-------- The data --------

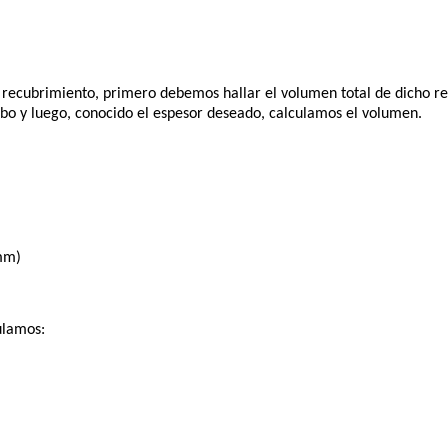
 recubrimiento, primero debemos hallar el volumen total de dicho re
cubo y luego, conocido el espesor deseado, calculamos el volumen.
mm)
ulamos:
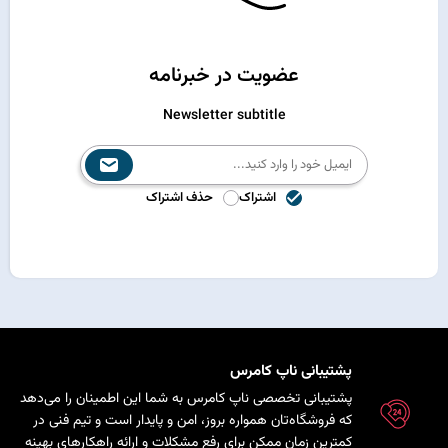
عضویت در خبرنامه
Newsletter subtitle
اشتراک
حذف اشتراک
پشتیبانی ناپ کامرس
پشتیبانی تخصصی ناپ کامرس به شما این اطمینان را می‌دهد
که فروشگاه‌تان همواره بروز، امن و پایدار است و تیم فنی در
کمترین زمان ممکن برای رفع مشکلات و ارائه راهکارهای بهینه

--------

In the reply, every line of the material above is to be reproduced verbatim, and the images are to be left out.

Solution to this problem>
 recubrimiento, primero debemos hallar el volumen total de dicho re
cubo y luego, conocido el espesor deseado, calculamos el volumen.
mm)
ulamos:
عضویت در خبرنامه
Newsletter subtitle
اشتراک
حذف اشتراک
پشتیبانی ناپ کامرس
پشتیبانی تخصصی ناپ کامرس به شما این اطمینان را می‌دهد
که فروشگاه‌تان همواره بروز، امن و پایدار است و تیم فنی در
کمترین زمان ممکن برای رفع مشکلات و ارائه راهکارهای بهینه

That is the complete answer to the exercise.